Every line of the data that includes "Liberty" should be copied out.

= Beginning of Section =

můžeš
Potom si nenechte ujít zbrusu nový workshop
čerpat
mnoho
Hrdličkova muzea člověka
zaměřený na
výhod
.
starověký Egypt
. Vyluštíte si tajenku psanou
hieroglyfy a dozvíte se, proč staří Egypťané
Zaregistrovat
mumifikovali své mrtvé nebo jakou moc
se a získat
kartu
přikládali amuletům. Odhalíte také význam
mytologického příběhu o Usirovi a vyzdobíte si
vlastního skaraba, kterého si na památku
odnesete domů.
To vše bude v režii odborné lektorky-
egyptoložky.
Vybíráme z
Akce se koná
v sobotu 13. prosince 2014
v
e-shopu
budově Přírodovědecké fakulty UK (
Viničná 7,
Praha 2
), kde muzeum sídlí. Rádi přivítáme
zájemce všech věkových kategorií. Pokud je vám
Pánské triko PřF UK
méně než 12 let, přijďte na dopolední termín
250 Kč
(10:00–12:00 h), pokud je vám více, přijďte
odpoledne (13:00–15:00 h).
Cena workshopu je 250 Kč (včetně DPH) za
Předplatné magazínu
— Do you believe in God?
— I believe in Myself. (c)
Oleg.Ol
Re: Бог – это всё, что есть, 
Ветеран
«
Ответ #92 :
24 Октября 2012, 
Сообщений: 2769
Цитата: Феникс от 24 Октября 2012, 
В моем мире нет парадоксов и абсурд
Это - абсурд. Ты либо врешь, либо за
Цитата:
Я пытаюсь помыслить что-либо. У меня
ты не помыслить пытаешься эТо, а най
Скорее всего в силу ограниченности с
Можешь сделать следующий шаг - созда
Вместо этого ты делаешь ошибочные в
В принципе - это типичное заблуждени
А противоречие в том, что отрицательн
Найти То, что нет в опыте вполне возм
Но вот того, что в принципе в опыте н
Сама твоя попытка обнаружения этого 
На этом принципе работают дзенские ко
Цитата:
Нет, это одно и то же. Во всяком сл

= End of Section =
= Beginning of Section =

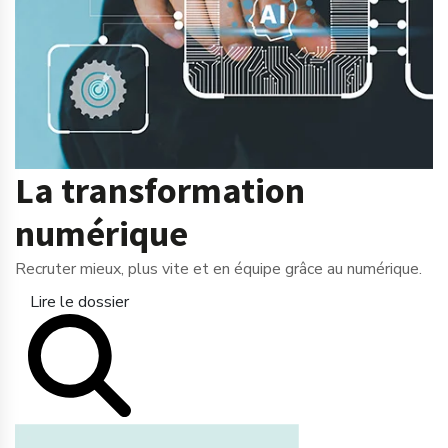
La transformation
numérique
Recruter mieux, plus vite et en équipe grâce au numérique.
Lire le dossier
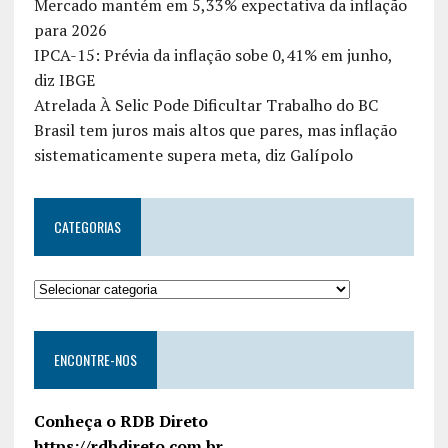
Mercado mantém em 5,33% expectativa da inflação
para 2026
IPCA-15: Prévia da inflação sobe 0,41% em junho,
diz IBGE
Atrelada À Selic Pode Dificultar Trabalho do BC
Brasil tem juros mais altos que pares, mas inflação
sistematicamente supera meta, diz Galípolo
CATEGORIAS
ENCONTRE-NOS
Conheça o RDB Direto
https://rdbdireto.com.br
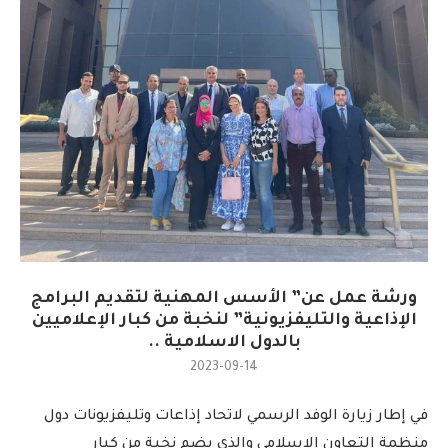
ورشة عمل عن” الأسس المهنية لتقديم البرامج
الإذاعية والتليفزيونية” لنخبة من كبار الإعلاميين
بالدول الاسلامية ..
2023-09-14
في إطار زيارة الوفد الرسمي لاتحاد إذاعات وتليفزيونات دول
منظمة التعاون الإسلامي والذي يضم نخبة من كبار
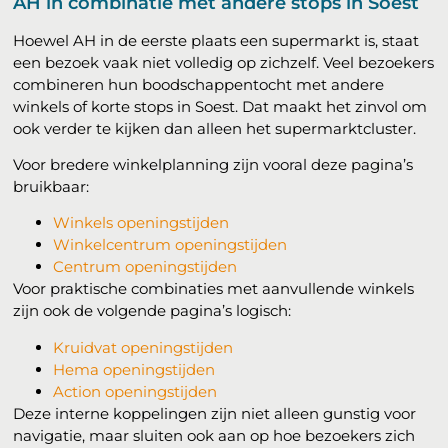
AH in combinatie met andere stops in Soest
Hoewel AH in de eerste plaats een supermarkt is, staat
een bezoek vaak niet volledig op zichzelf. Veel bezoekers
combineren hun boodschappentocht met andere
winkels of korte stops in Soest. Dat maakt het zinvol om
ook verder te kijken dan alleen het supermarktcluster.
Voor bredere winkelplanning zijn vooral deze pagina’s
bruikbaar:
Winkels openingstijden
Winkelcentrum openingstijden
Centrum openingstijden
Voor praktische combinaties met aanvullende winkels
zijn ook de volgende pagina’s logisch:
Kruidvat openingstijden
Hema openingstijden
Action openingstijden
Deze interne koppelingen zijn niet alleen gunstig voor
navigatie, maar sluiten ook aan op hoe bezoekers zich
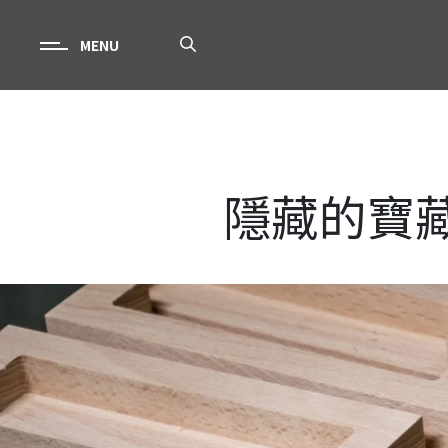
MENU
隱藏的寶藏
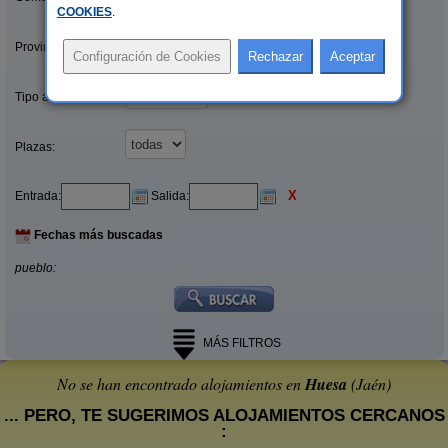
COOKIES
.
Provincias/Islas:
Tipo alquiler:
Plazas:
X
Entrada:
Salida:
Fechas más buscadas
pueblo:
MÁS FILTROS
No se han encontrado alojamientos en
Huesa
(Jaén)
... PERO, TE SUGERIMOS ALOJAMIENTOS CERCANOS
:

= End of Section =
= Beginning of Section =

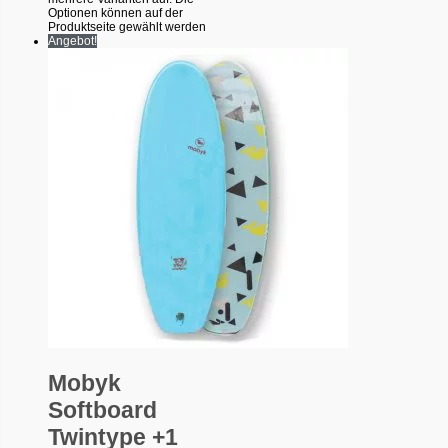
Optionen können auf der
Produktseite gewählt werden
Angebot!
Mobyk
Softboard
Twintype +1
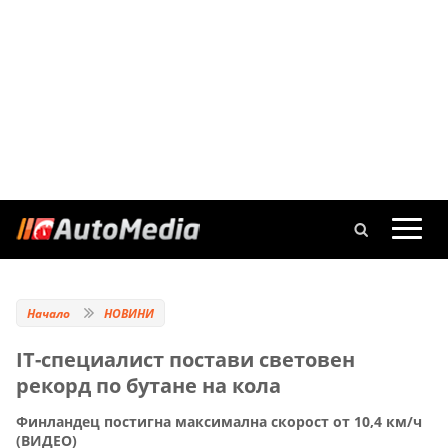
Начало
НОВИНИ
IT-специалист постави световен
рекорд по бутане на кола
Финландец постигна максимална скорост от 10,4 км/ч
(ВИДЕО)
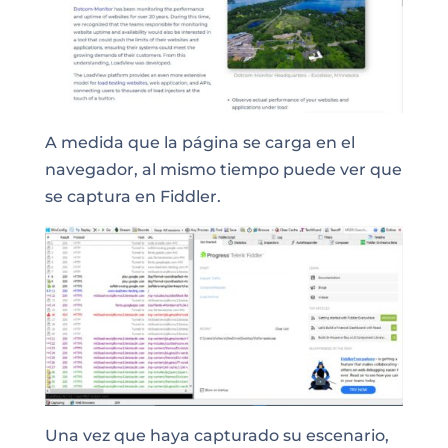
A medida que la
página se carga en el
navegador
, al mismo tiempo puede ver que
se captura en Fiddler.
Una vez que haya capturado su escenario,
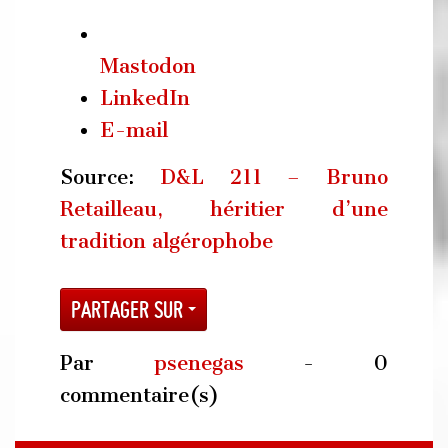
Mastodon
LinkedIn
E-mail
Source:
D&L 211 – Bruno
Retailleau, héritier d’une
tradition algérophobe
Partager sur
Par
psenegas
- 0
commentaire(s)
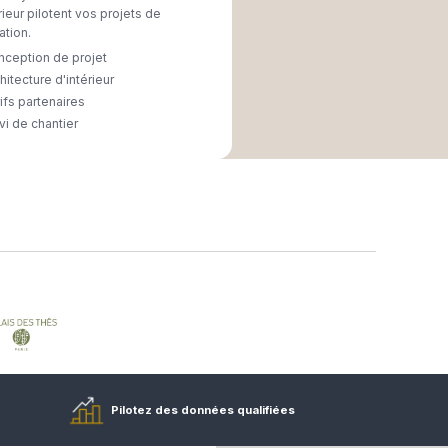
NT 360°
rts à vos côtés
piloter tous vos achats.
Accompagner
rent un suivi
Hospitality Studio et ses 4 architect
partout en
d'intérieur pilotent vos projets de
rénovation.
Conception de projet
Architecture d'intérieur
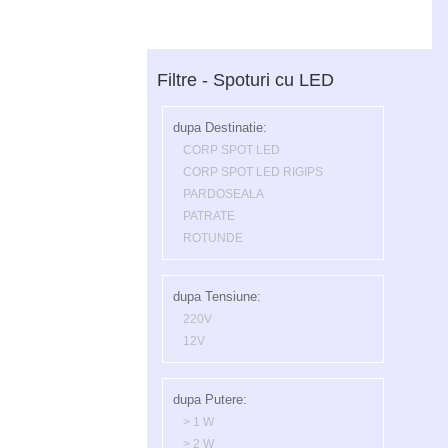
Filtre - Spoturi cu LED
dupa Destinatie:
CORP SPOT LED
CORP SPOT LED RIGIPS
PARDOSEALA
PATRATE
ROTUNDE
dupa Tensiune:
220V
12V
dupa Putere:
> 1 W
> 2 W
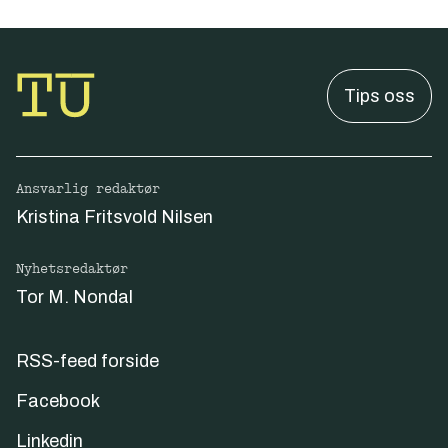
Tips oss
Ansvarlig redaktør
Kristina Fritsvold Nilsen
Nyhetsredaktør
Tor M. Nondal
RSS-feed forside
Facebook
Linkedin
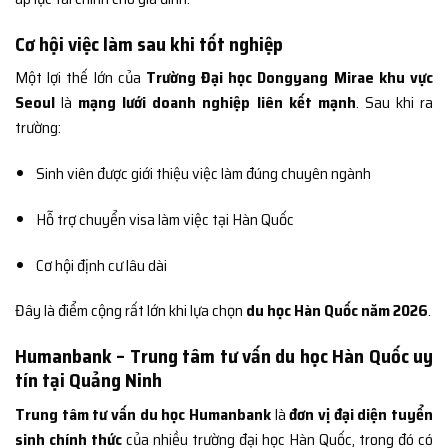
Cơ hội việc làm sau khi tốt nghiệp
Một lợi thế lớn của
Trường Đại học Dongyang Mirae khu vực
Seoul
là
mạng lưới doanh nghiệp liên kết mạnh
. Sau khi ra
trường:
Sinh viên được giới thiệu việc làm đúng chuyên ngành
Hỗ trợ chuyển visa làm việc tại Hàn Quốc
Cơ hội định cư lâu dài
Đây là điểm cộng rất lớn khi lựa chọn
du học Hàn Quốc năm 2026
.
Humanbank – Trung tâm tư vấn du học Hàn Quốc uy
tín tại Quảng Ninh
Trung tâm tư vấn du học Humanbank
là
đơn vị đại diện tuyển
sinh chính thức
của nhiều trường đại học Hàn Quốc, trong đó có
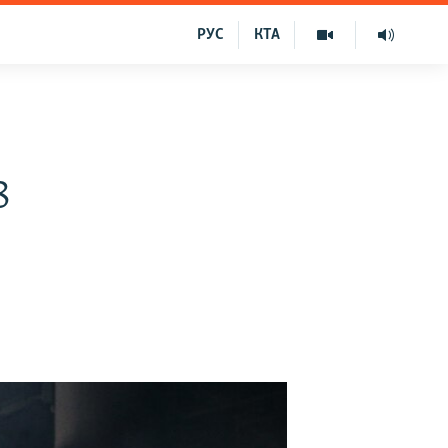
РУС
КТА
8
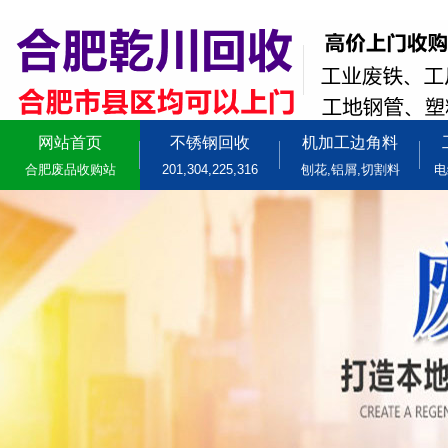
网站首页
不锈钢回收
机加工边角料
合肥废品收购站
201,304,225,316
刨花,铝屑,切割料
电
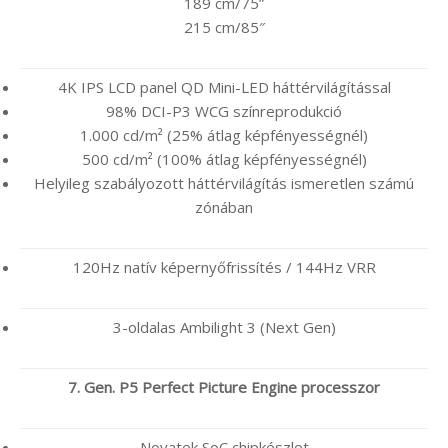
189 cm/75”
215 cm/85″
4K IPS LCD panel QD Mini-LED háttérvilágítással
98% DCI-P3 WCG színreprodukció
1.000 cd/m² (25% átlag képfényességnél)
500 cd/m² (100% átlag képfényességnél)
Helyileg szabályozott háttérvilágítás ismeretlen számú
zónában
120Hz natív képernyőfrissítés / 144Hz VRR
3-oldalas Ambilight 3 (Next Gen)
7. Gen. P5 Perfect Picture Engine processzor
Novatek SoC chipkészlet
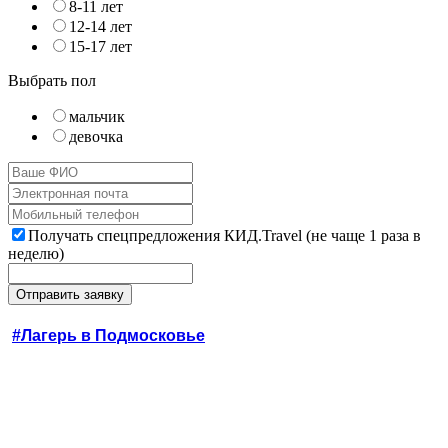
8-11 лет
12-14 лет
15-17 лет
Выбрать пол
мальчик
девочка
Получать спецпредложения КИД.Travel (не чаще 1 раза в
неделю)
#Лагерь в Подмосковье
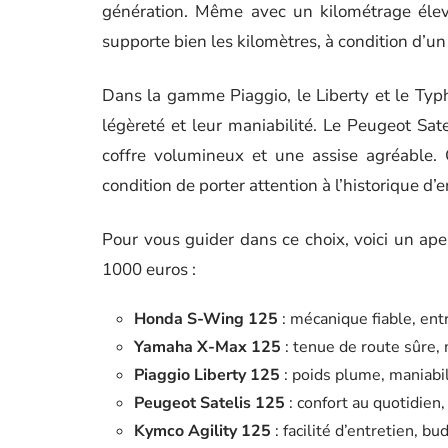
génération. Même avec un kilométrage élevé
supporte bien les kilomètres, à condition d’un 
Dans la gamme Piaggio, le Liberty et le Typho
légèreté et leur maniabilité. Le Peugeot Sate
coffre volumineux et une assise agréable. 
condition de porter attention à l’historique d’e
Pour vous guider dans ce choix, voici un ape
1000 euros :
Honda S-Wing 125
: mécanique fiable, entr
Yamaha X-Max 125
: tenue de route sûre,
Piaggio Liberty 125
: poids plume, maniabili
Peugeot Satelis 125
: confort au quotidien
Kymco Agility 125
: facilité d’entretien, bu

= End of Section =

▸ **Exercise response**:
Dans la gamme Piaggio, le Liberty et le Typho
Piaggio Liberty 125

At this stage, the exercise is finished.